Detailed Study Description

Our institution performs therapeutic Interventional Endoscopy in around 700-1000 patients a year. We come across several patients with esophageal disorders, including esophageal cancer and Achalasia.

Achalasia is an uncommon esophageal motility disorder caused by the inability of the lower esophageal sphincter (LES) to relax due to the degeneration of inhibitory neurons in the myenteric plexus. (1,2) Evidence of achalasia in patients includes the absence of relaxation in the LES, abnormal swallowing relaxation of the LES, or the absence of peristalsis in the esophageal body.
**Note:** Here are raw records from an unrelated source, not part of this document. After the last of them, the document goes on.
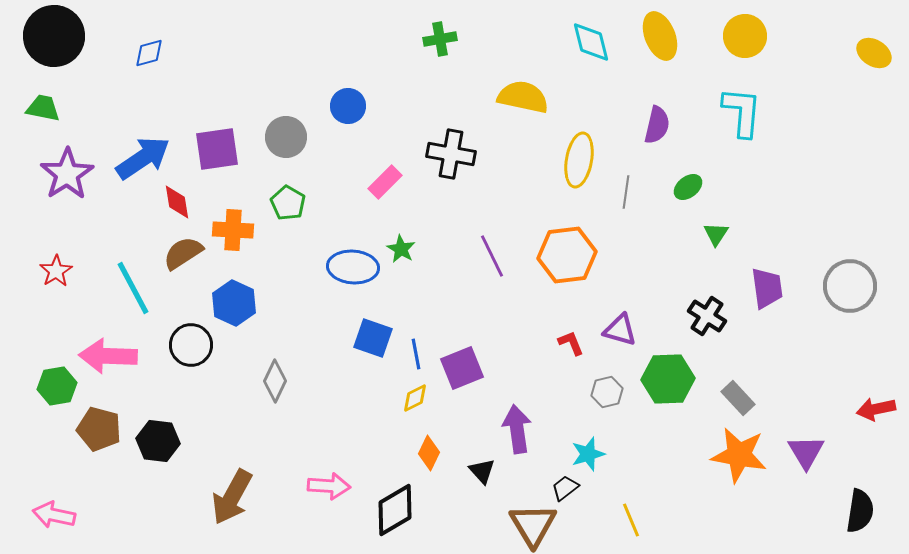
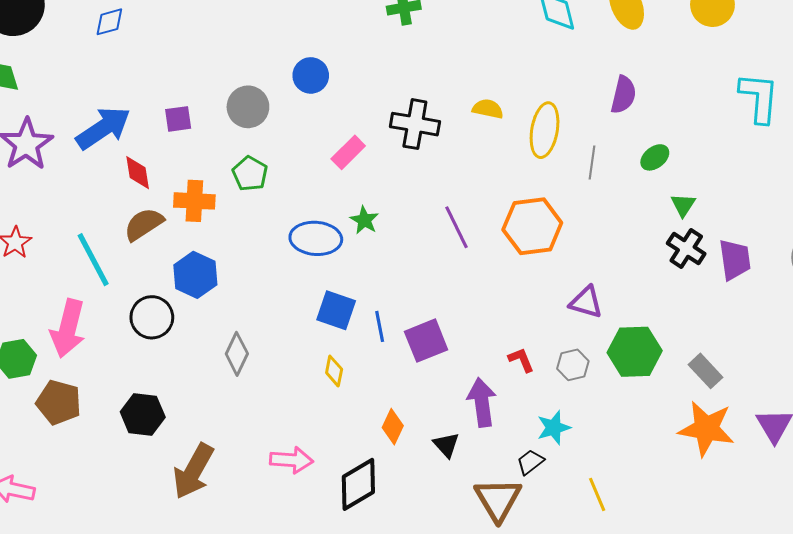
yellow semicircle: (523, 97) -> (488, 109), moved, size x0.6
cyan L-shape: (742, 112) -> (759, 98), moved
purple square: (217, 149) -> (178, 119), size x0.6
black cross: (707, 316) -> (686, 249), moved
red L-shape: (571, 343) -> (521, 360), moved
pink arrow: (108, 356) -> (68, 328), turned -78
yellow diamond: (415, 398) -> (334, 371), moved, turned -52
black hexagon: (158, 441) -> (143, 414), moved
(2,3 ) Treatments for achalasia primarily focus on forcing the relaxation of the LES. Conventional treatments such as botolinum toxin (Botox) injections, balloon dilation, nitrate and calcium antagonists, and Heller myotomy, although effective, have many disadvantages. (4,5, 6) Balloon dilation, which is the least noninvasive out of the non-surgical processes, can still result in esophageal perforation and its long term investigations have reported unfavorable (2). Surgical myotomies, such as Heller myotomy and laproscopic esophagomytomy, are indicated when non-surgical therapies render ineffective.

However, gastroesophageal reflux disease occurs in 30% (7) of Heller Myotomy patients and it has a 10-15% failure rate (8). Per-oral endoscopic myotomy (POEM), derived from Advances in Natural Orifice Transluminal Endoscopic Surgery (NOTES) and advances in submucosal dissection (9,10,11), presents a novel, less invasive, and permanent treatment to lower esophageal sphincter pressure (12). POEM was first described by Parischa et al in porcine models in 2007 and its introduction into clinical care in 17 patients was made by Inoue et al in 2010. (12,13) POEM is performed entirely endoscopically, enabling much deeper incisions in the thoracic esophagus than surgery is able to create. (2 , 13) An incision is made in the midesophagus by creating a submucosal tunnel to access the muscle layer all the way down to the gastric cardia and conduct myotomy (partial muscle removal). Partial inner circular muscle layer is removed from the last part of the esophagus, lower esophageal sphincter and the upper part of the stomach. After the myotomy is completed, endoclips are used to seal the incision and the endoscope is withdrawn. (2) The effectiveness of POEM is indicated by patient studies based mostly in Europe and Asia. Recent studies report POEM has a 90% effectiveness rate compared to patients who have undergone Heller myotomy. (9 ,14,15) Based on study design and results of the recent studies done in Europe and Asia (retrospective only), we would like to evaluate and verify technical feasibility, clinical success and safety of clinically indicated POEM for Achalasia prospectively with a longer follow up duration (more than 6 months). Evaluation of these factors would help us compare them to conventional treatment modalities within our current facility; and consequently help us identify appropriate treatment techniques and improve clinical management of patients at WCMC-NYPH. The purpose of this retrospective and prospective registry is to assess long term data on efficacy, safety and clinical outcome of POEM. The registry will evaluate technical feasibility, clinical outcome, safety profile and overall clinical management through medical chart review.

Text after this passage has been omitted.